22 pays sur 27 ont refusé de lever la clause de sauvegarde qui interdit la culture du maïs OGM en Autriche et en Hongrie. C'est un camouflet cinglant pour Barroso qui était jusqu'ici candidat à sa propre succession à la présidence de la Commission. Le mois prochain, il devrait pourtant récidiver en demandant la levée de cette même clause de sauvegarde en France et en Grèce, alors même que la très grande majorité des citoyens européens est massivement contre les OGM, dans les champs comme dans les assiettes.

Il faut rester vigilant. Les multinationales agroalimentaires et chimiques comme Monsanto ont des appuis à la commission, mais aussi dans les agences de sécurité alimentaire, en France comme en Europe. Elle sont aussi soutenues par les tenants d'une agriculture productiviste.

A propos d'agriculture productiviste, je vous invite à venir écouter Patrick Herman, jeudi 5 mars à 19 h à la brasserie Morel place du théatre à Lille. Patrick est producteur de pommes dans le sud de l'Aveyron , mais aussi journaliste. Il a publié récemment "les nouveaux esclaves du capitalisme".

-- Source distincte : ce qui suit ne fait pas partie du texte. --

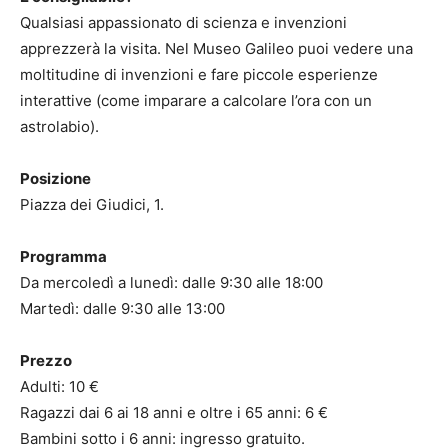
Qualsiasi appassionato di scienza e invenzioni
apprezzerà la visita. Nel Museo Galileo puoi vedere una
moltitudine di invenzioni e fare piccole esperienze
interattive (come imparare a calcolare l’ora con un
astrolabio).
Posizione
Piazza dei Giudici, 1.
Programma
Da mercoledì a lunedì: dalle 9:30 alle 18:00
Martedì: dalle 9:30 alle 13:00
Prezzo
Adulti: 10 €
Ragazzi dai 6 ai 18 anni e oltre i 65 anni: 6 €
Bambini sotto i 6 anni: ingresso gratuito.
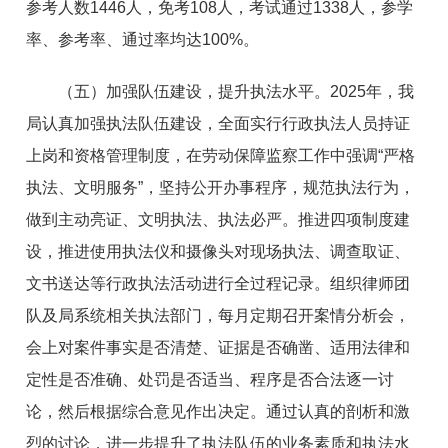
参考人数1446人，免考108人，考试通过1338人，参学
率、参考率、通过率均达100%。
（五）加强队伍建设，提升执法水平。2025年，我
局认真加强执法队伍建设，全面实行行政执法人员持证
上岗和资格管理制度，在劳动保障监察工作中强调“严格
执法、文明服务”，坚持公开办事程序，规范执法行为，
做到主动亮证、文明执法、执法必严。推进四项制度建
设，推进使用执法仪和摄像头对现场执法、调查取证、
文书送达等行政执法活动进行全过程记录。组织律师团
队及局系统相关执法部门，每月定期召开案情分析会，
会上对案件事实是否清楚、证据是否确凿、适用法律和
定性是否准确、处罚是否适当、程序是否合法逐一讨
论，然后根据综合意见作出决定。通过认真的剖析和激
烈的讨论，进一步提升了执法队伍的业务素质和执法水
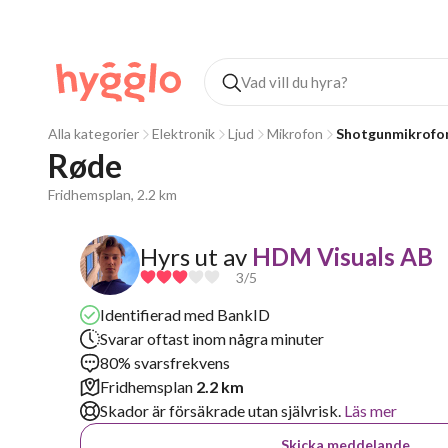
Alla kategorier
Elektronik
Ljud
Mikrofon
Shotgunmikrofo
Røde
Fridhemsplan, 2.2 km
Hyrs ut av
HDM Visuals AB
3
/5
Identifierad med BankID
Svarar oftast inom några minuter
80% svarsfrekvens
Fridhemsplan
2.2 km
Skador är försäkrade utan självrisk.
Läs mer
Skicka meddelande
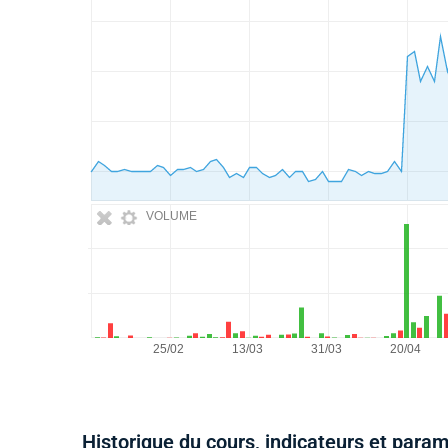
VOLUME
Historique du cours, indicateurs et para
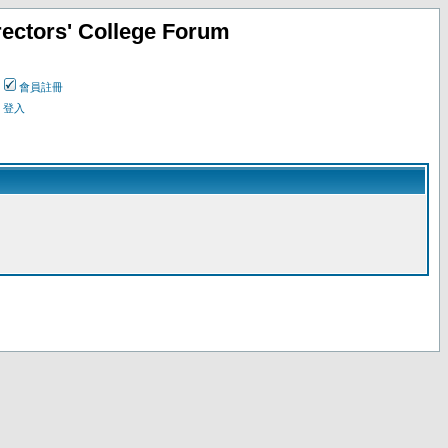
ectors' College Forum
會員註冊
登入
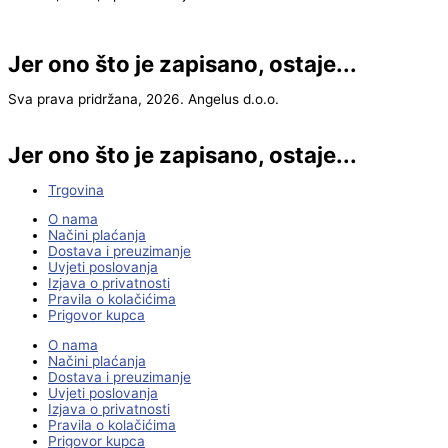
Jer ono što je zapisano, ostaje...
Sva prava pridržana, 2026. Angelus d.o.o.
Jer ono što je zapisano, ostaje...
Trgovina
O nama
Načini plaćanja
Dostava i preuzimanje
Uvjeti poslovanja
Izjava o privatnosti
Pravila o kolačićima
Prigovor kupca
O nama
Načini plaćanja
Dostava i preuzimanje
Uvjeti poslovanja
Izjava o privatnosti
Pravila o kolačićima
Prigovor kupca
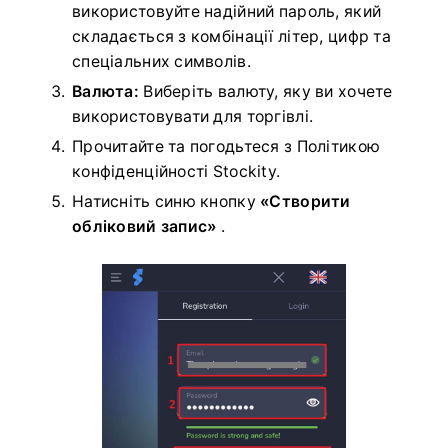
використовуйте надійний пароль, який
складається з комбінації літер, цифр та
спеціальних символів.
Валюта:
Виберіть валюту, яку ви хочете
використовувати для торгівлі.
Прочитайте та погодьтеся з Політикою
конфіденційності Stockity.
Натисніть синю кнопку
«Створити
обліковий запис»
.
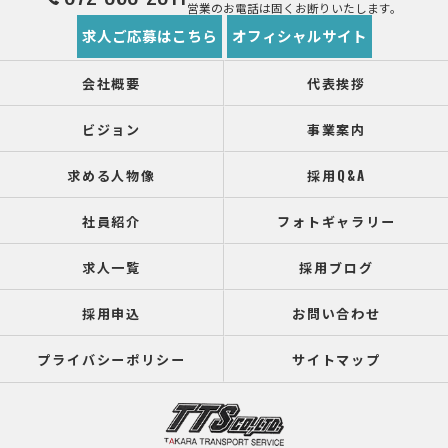
営業のお電話は固くお断りいたします。
求人ご応募はこちら
オフィシャルサイト
会社概要
代表挨拶
ビジョン
事業案内
求める人物像
採用Q&A
社員紹介
フォトギャラリー
求人一覧
採用ブログ
採用申込
お問い合わせ
プライバシーポリシー
サイトマップ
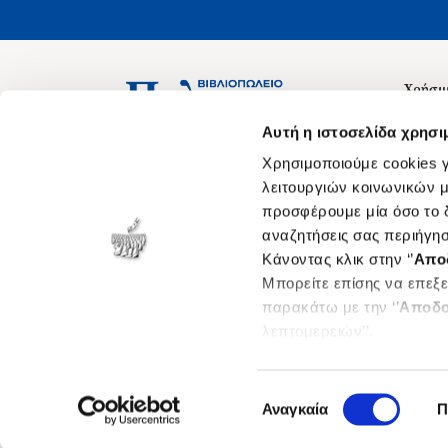
Χρήσιμ
Σχετικ
Ασκληπιού 1-3, Αθήνα 106 79
Αυτή η ιστοσελίδα χρησι
Δευτέρα - Παρασκευή 09:00-21:00
Θέσεις
Χρησιμοποιούμε cookies γ
Σάββατο 09:00-18:00
Οδηγίε
λειτουργιών κοινωνικών μ
προσφέρουμε μία όσο το δ
Οδηγί
αναζητήσεις σας περιήγησ
Νόμος 
Κάνοντας κλικ στην ‘’
Απο
Cookie
Μπορείτε επίσης να επεξε
παρακάτω με την ‘’
Αποδο
λεπτομερειών’’.
Επιλογή
Αναγκαία
Π
συγκατάθεσης
©
2026
politeianet.gr All rights reserved.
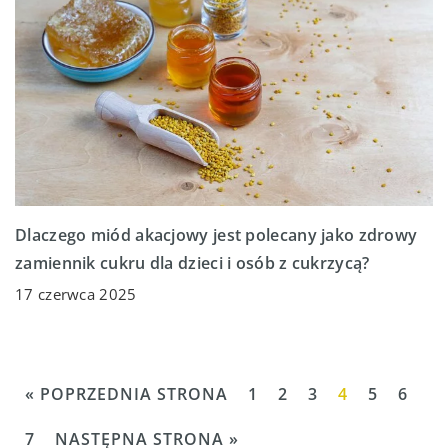
Dlaczego miód akacjowy jest polecany jako zdrowy
zamiennik cukru dla dzieci i osób z cukrzycą?
17 czerwca 2025
« POPRZEDNIA STRONA
1
2
3
4
5
6
7
NASTĘPNA STRONA »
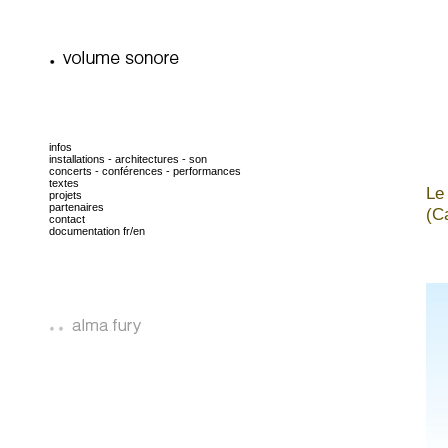
infos
installations - architectures - son
concerts - conférences - performances
textes
Le
projets
partenaires
(C
contact
documentation fr/en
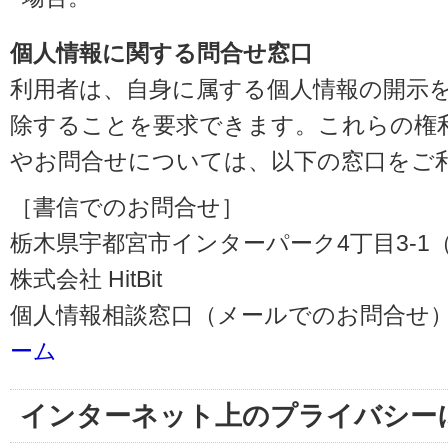
個人情報に関する問合せ窓口
利用者は、自身に属する個人情報の開示
除することを要求できます。これらの権
やお問合せについては、以下の窓口をご
［書信でのお問合せ］
栃木県宇都宮市インターパーク4丁目3-1（〒3
株式会社 HitBit
個人情報相談窓口（メールでのお問合せ）
ーム
インターネット上のプライバシー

Fruit d'une enquête de deux ans en France, en Espagne et au Maroc, ce livre retrace le développement, depuis les années 1990, de la production maraîchère et fruitière intensive en Europe et la brutale dégradation des conditions de vie et de travail des ouvriers agricoles, pour l’essentiel saisonniers. Agriculture intensive, exploitation des saisonniers et des sans papiers, misère et dictature au Sud, consommation au Nord, immigration : des problèmes en apparence éloignés se révèlent ici structurellement liés.